Additionally, previous studies had indicated that CaSSP could affect the composting conditions such as reducing pH, which led to an adverse effect on microbial growth [48,49,50]. Results in this study illustrated that the decreased pH brought by CaSSP application did not show significant negative effects on N-cycle functional gene abundance (Table 2). Interestingly, moisture content was found to be negatively correlated with AOA amoA, nirS, and nirK abundance.

Based on physicochemical and biological variables measurements during the composting and their correlation analyses, a schematic model was developed for explaining the dynamics of N₂O fluxes associated with bacterial functional genes and physicochemical parameters during manure composting (Figure 5). In the schematic model, NH₄⁺-N and NO₃⁻-N are correlated with each other and interacting to shape the dynamics of bacterial functional gene abundance. Given this, there is a strong correlation between nirK genes and N₂O fluxes. The present data advised particularly that the abundance of nirK genes was likely to play a key role in controlling N₂O production.
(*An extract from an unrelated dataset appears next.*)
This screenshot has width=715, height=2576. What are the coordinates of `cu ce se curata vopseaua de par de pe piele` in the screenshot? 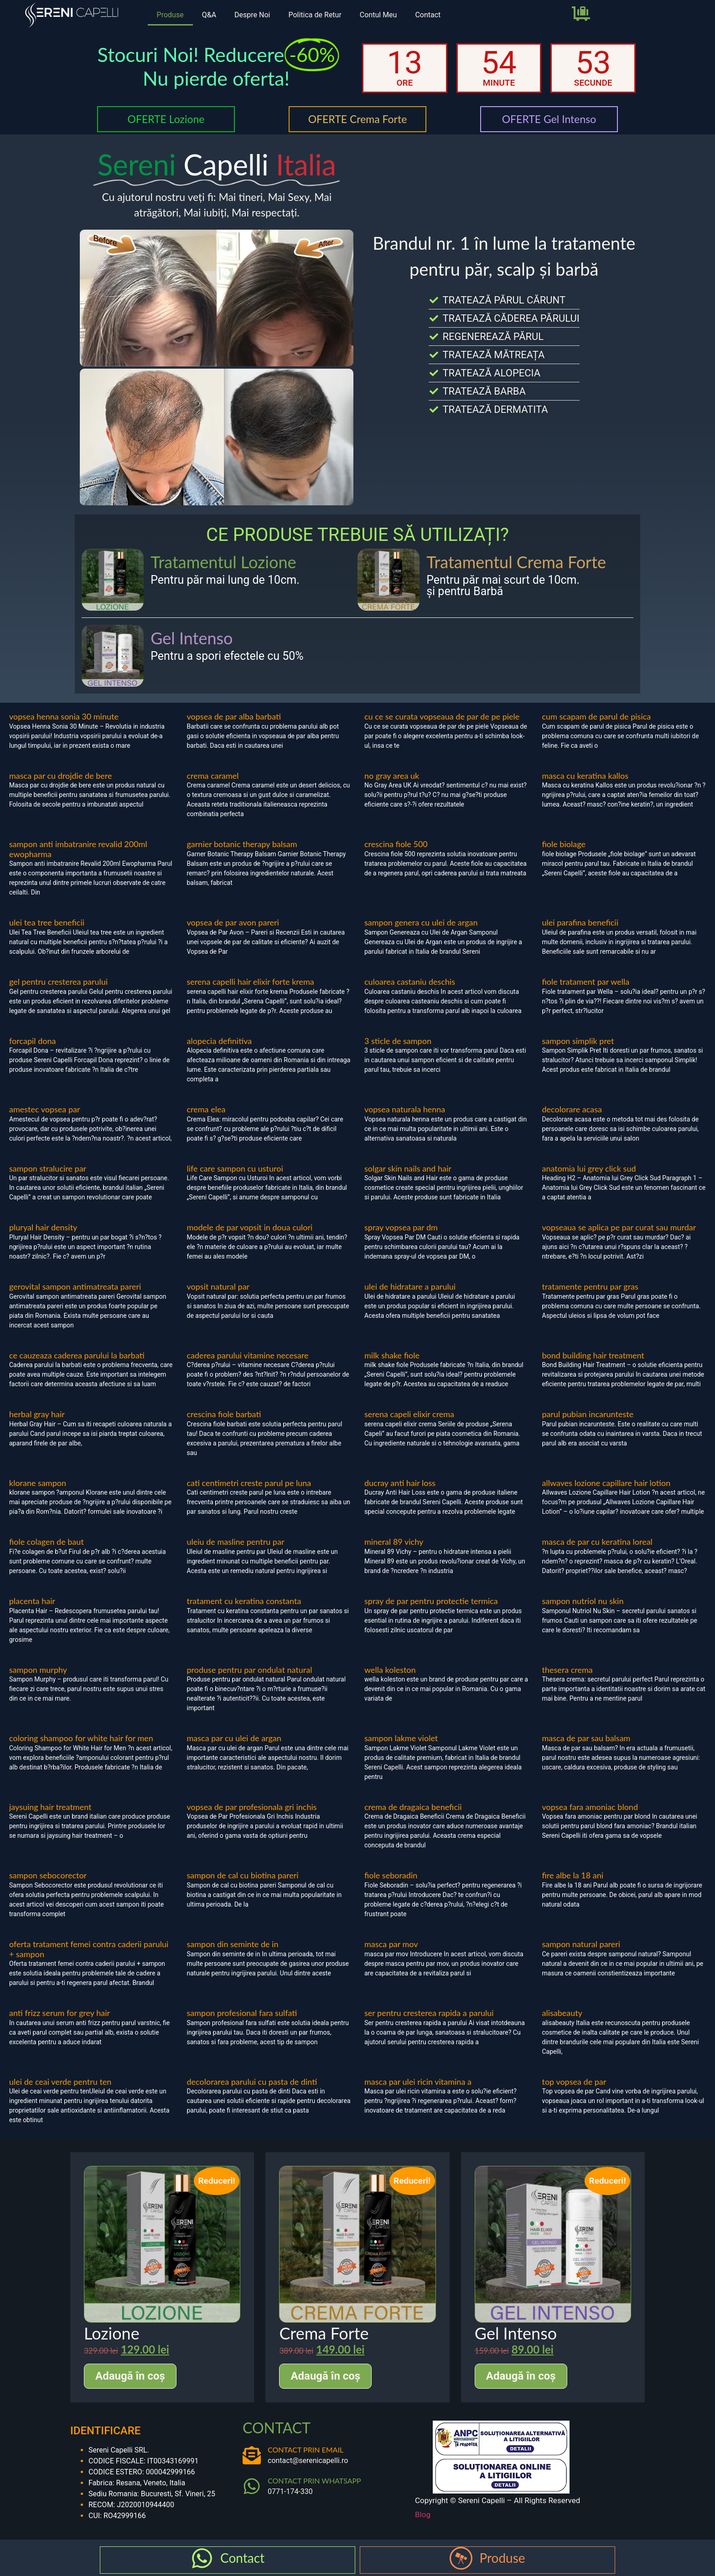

In conclusion, results of this study suggested that calcium superphosphate (CaSSP) addition mediated NH₄⁺-N/NO₃⁻-N transformation in pig manure composting, consequently suppressed the abundance of nirK genes and significantly decreased N₂O emissions. Therefore, the use of CaSSP is an effective and economical way to reduce environmental risks and improve compost quality. Additionally, using high-throughput sequencing and a culturomics strategy to determine the functional microbial groups involved in the CaSSP-mediated N₂O mitigation process, as well as investigating their response to the changing pie physicochemical factors and detailed contribution to N₂O emissions, will be of great importance for us to deeply understand the GHG mitigation mechanisms mediated by CaSSP, and should be performed in the future.